SUPPLIED MATERIAL:

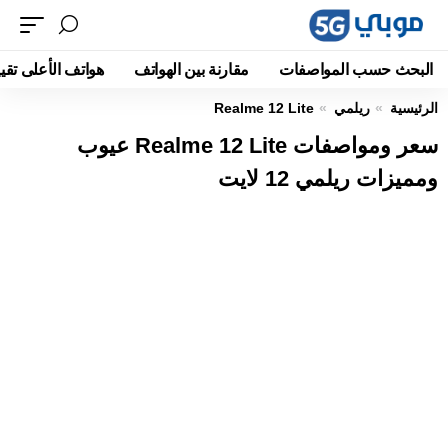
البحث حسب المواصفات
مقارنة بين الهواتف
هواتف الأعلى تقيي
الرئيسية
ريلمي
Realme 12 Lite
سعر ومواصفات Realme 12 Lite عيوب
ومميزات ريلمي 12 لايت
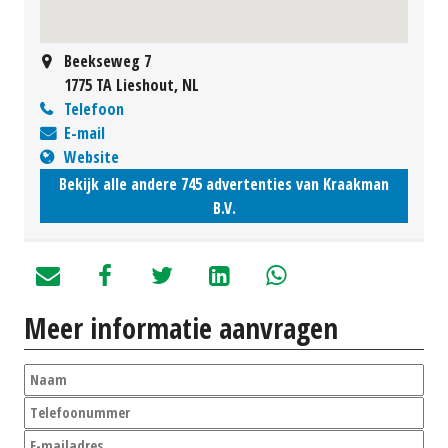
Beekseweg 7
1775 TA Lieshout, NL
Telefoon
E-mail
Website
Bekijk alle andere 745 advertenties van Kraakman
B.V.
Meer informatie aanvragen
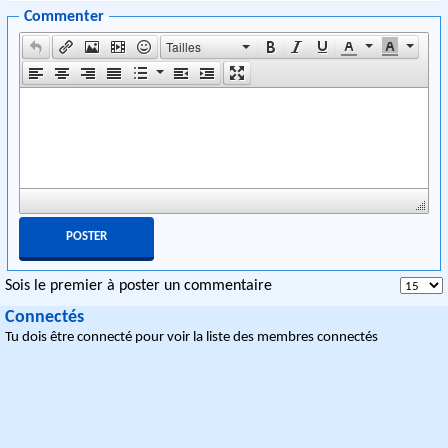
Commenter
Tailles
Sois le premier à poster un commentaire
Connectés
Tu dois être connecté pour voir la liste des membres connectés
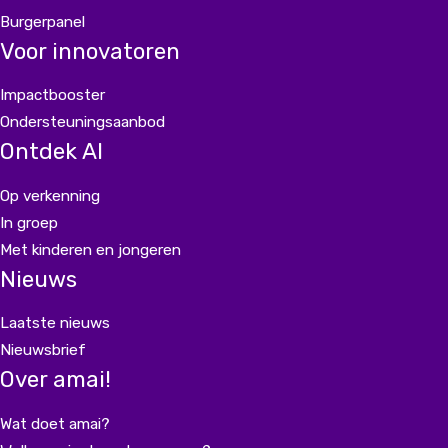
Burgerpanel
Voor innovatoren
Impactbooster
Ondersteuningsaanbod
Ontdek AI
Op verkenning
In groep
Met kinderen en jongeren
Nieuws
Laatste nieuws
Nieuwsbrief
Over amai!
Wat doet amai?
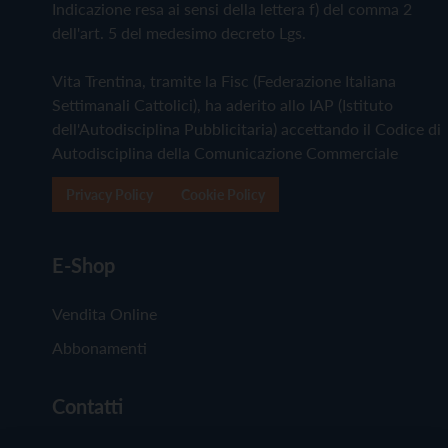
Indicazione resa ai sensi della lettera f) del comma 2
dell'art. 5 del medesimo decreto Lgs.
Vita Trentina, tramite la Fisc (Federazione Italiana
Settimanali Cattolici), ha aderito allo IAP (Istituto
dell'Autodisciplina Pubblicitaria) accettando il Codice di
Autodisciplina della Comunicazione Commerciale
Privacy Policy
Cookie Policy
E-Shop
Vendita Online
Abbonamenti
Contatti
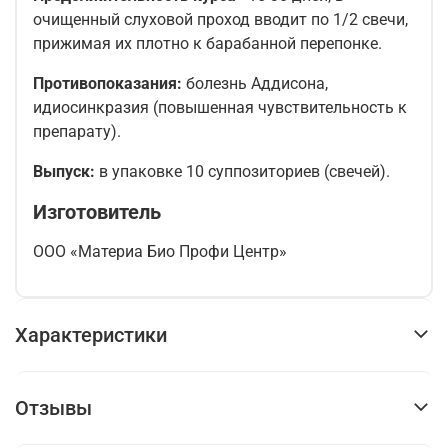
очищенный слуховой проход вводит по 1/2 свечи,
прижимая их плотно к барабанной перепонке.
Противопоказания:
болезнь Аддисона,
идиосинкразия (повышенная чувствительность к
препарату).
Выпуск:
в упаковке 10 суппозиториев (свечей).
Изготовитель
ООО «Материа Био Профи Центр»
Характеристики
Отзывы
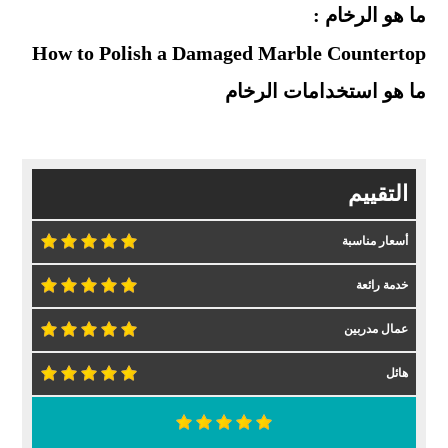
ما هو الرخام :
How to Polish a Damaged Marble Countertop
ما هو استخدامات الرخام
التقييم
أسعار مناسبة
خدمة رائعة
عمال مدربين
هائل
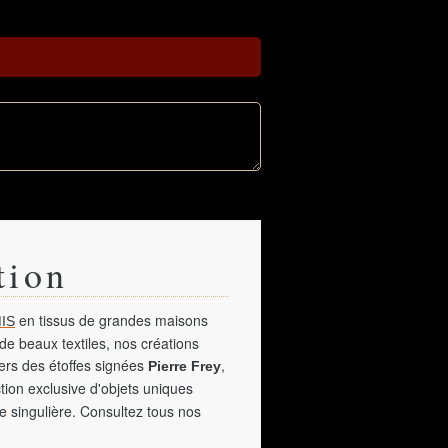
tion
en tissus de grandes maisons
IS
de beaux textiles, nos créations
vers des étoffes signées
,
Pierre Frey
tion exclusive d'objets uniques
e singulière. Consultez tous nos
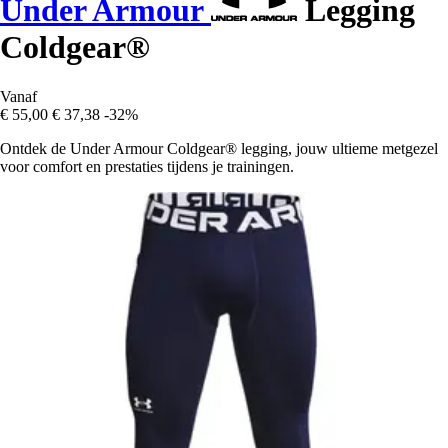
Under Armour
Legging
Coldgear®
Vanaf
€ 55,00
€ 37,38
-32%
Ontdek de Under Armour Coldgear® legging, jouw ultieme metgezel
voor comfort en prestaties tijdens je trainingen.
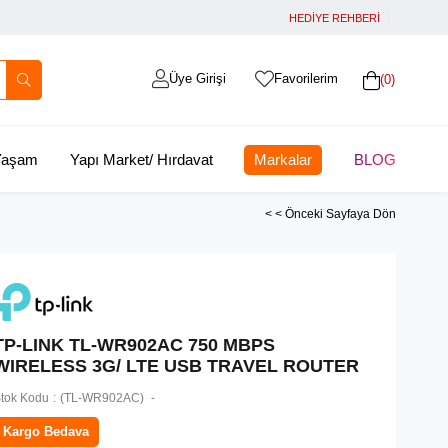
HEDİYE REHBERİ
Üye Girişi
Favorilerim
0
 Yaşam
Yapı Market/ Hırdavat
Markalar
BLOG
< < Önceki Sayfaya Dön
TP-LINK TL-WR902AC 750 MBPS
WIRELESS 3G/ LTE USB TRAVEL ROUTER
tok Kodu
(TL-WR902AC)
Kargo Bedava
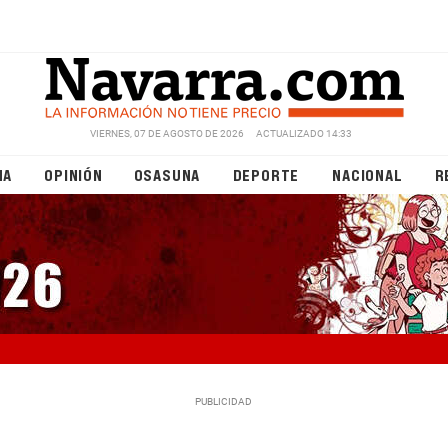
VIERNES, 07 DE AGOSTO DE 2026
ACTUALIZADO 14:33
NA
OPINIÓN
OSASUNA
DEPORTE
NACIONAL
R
--
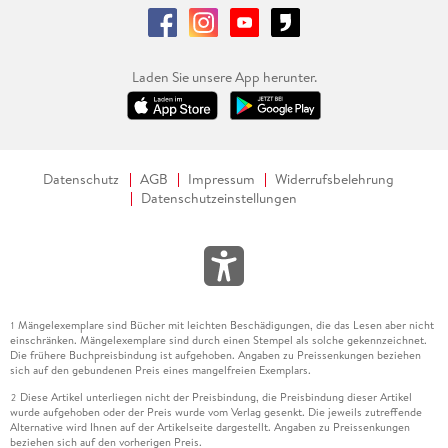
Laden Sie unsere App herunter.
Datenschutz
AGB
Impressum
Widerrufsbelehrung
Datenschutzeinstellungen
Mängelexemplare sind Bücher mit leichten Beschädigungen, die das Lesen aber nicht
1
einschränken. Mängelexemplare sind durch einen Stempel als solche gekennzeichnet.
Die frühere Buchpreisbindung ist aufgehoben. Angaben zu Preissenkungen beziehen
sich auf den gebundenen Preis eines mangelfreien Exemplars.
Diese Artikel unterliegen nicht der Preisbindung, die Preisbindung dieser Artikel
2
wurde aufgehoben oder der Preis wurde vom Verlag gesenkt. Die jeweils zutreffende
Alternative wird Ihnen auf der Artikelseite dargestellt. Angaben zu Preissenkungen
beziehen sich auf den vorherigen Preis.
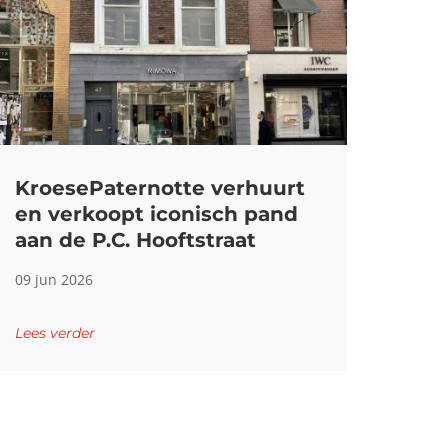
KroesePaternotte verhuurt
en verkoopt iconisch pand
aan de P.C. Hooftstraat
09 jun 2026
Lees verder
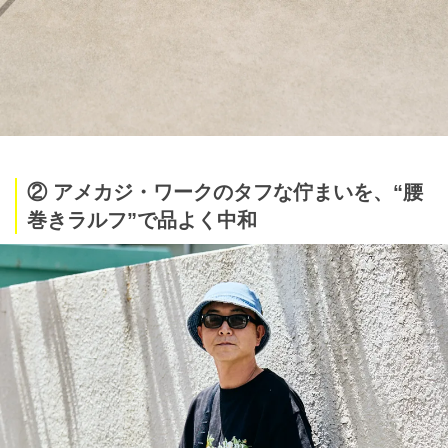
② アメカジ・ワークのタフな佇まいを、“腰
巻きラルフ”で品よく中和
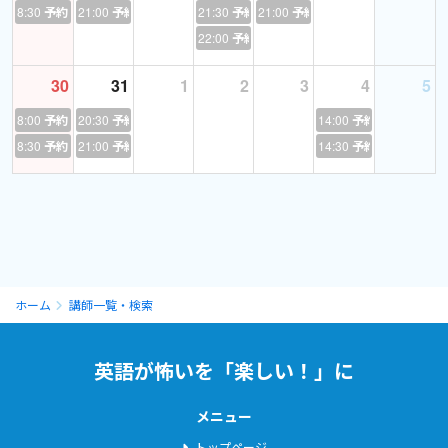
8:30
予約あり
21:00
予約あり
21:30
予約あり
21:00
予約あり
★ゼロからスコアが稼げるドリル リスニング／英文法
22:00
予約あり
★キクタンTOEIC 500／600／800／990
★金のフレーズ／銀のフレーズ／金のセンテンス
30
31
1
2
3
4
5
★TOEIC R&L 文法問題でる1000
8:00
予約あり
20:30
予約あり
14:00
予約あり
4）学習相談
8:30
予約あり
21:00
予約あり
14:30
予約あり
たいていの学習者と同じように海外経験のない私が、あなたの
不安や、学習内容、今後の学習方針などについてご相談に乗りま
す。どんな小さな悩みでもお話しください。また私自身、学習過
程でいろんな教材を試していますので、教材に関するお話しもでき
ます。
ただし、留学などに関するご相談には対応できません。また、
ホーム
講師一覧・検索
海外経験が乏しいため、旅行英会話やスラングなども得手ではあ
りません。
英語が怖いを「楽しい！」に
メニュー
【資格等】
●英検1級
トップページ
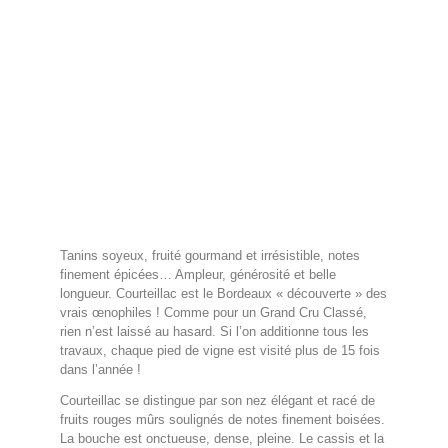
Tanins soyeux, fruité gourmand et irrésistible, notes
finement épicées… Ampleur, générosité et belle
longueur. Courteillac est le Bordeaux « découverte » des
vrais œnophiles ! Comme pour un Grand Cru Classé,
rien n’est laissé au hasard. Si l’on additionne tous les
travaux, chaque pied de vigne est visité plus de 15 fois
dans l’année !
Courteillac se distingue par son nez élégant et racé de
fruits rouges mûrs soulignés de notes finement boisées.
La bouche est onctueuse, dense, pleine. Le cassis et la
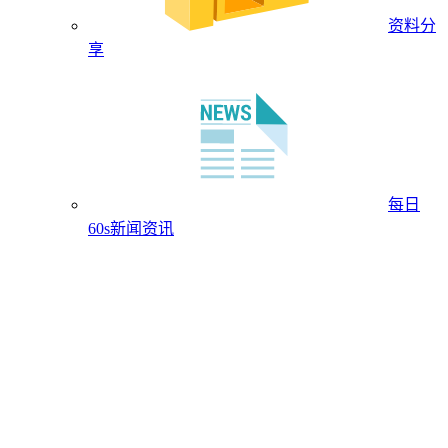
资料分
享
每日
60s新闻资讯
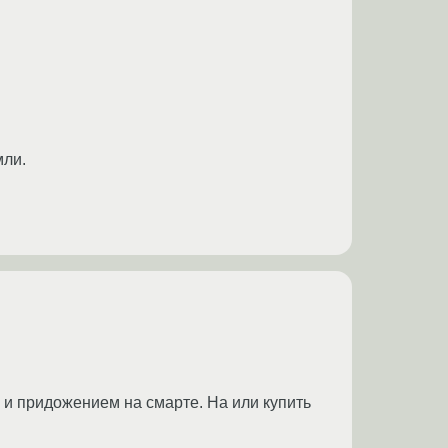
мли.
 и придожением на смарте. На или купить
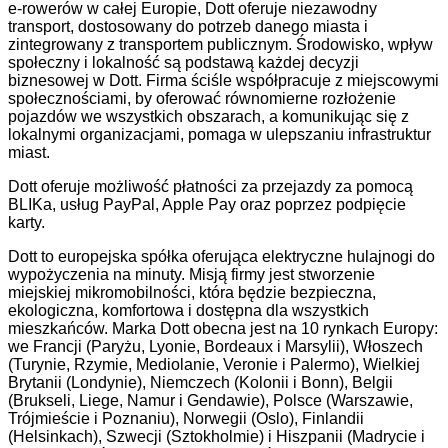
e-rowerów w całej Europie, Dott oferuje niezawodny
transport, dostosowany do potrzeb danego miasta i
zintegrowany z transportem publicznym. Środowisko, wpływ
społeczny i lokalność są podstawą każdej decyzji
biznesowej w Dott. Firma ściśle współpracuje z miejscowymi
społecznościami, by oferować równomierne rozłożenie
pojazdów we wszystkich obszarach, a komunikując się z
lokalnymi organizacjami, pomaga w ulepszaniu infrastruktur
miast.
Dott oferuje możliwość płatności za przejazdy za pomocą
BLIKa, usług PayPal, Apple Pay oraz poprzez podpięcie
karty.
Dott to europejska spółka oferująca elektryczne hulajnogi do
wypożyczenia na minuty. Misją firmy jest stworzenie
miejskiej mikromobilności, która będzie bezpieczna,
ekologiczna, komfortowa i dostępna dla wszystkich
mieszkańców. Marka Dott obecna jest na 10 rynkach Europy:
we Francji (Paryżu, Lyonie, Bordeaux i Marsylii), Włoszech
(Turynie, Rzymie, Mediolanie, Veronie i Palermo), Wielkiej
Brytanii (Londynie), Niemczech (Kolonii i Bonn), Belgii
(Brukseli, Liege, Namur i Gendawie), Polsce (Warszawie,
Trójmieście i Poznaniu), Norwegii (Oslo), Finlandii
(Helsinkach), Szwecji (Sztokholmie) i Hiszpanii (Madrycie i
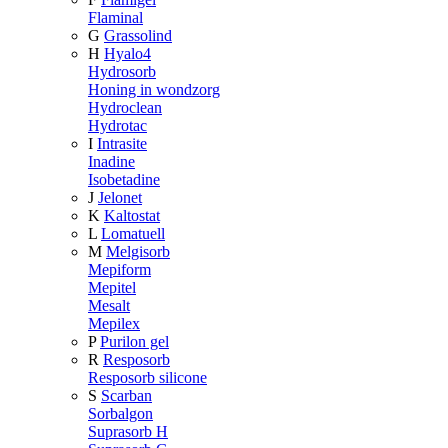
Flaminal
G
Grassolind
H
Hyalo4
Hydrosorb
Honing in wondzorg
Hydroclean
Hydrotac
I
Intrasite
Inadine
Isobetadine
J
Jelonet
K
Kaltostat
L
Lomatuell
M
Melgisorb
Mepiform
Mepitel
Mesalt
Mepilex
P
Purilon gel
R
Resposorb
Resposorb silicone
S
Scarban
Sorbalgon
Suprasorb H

ABOUT THIS TASK: Only lines holding the string "Coldgear" are wanted; gather each one from the entries above.

SOLUTION TO THIS PROBLEM:
Coldgear®
Ontdek de Under Armour Coldgear® legging, jouw ultieme metgezel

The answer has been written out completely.